Rule 45 mandates that persons serving subpoenas must provide notice of such subpoenas to all "parties" and incorporates the discovery provisions of Rule 26(a)(1)(B). Rule 26(a)(1)(B) requires that parties receive copies of all relevant documents. Thus, ARC provided Attorney E with notice of its deposition subpoena to the FBI and the documents produced as a result of that subpoena.
If the attorney under investigation is not entitled to notice and the documents, then the explicit incorporation of Rule 45 into Rule 210.10 becomes meaningless. See Colorado Common Cause v. Coffman, ___ P.3d ___, ___, 2003 WL 1562241 at *5 (Colo.App. March 27, 2003). See also State v. Nieto, 993 P.2d 493, 501 (Colo.2000).

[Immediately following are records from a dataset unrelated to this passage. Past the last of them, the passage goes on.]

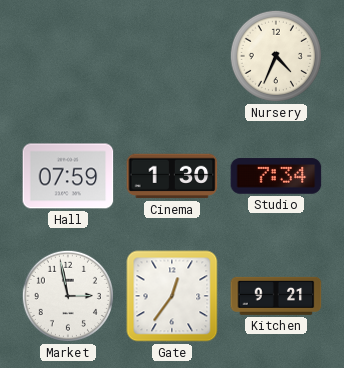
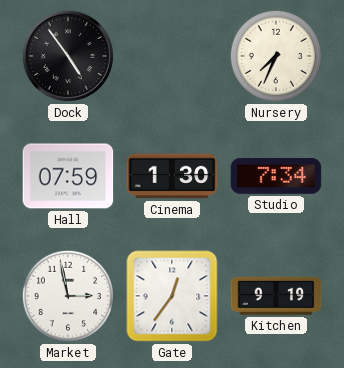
Dock: none -> 4:54
Nursery: 4:34 -> 7:34
Kitchen: 9:21 -> 9:19
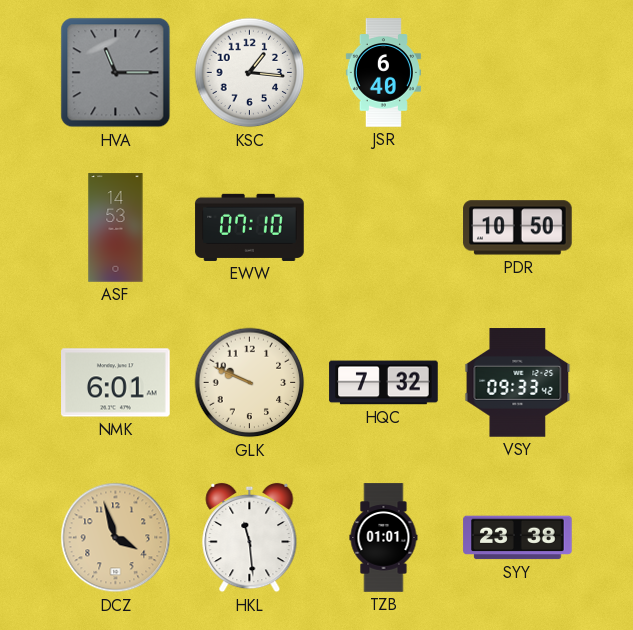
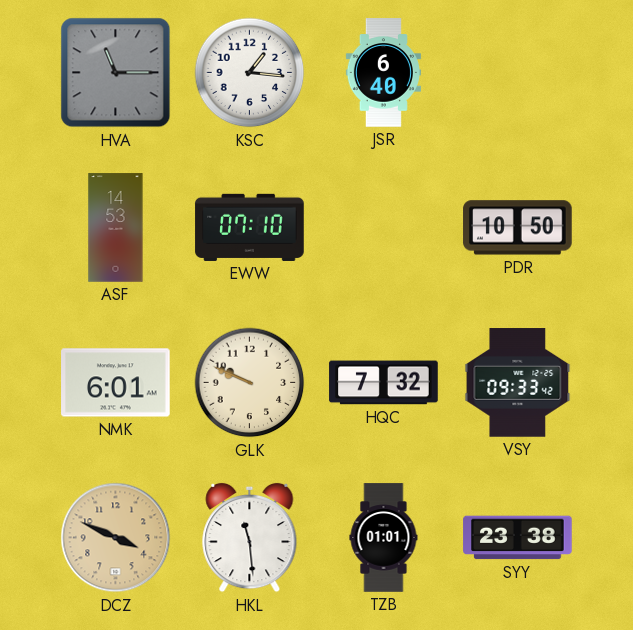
DCZ: 3:57 -> 3:49
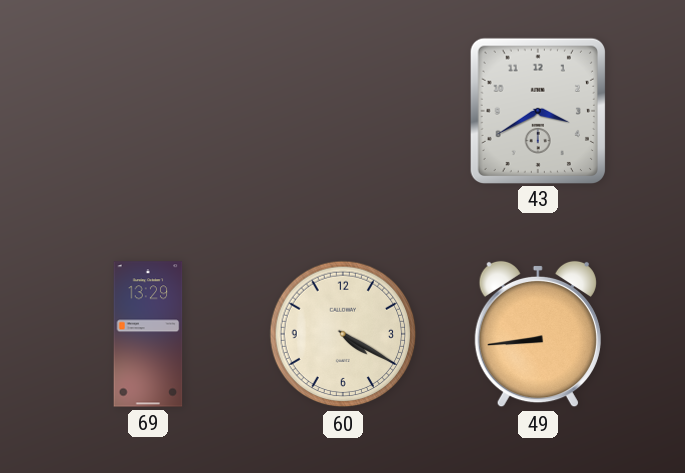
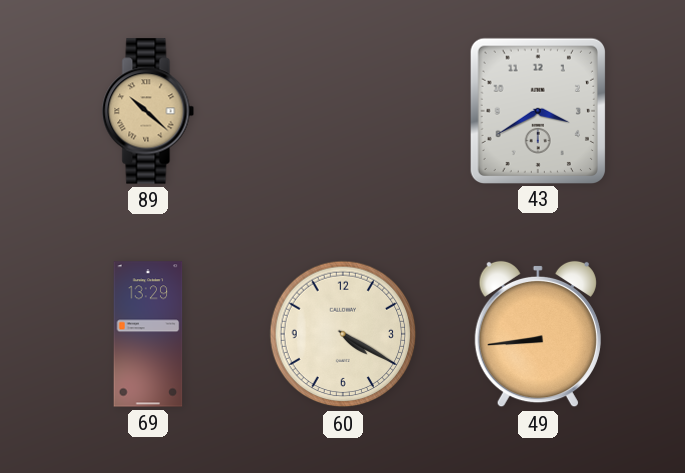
89: none -> 10:22
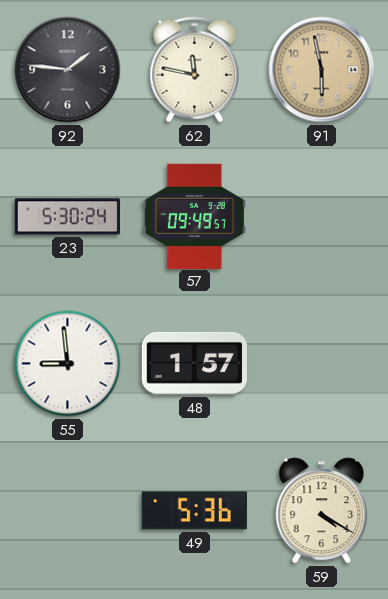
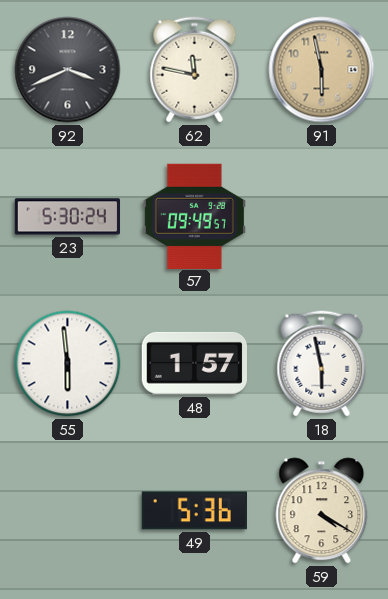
92: 1:46 -> 3:41
55: 8:59 -> 5:59
18: none -> 5:58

*308 Other provisions of the disciplinary rules are similarly superfluous if Attorney E is not entitled to the subpoena documents. For instance, the power of the attorney under investigation to disclose investigative documents to the public pursuant to Rule 251.31(a) would be moot if ARC were precluded from providing those documents to the attorney in the first place. Such a result would be contrary to one of the main goals of the recent revisions of the rules: to allow liberal disclosures of information so as to provide a visible attorney discipline process.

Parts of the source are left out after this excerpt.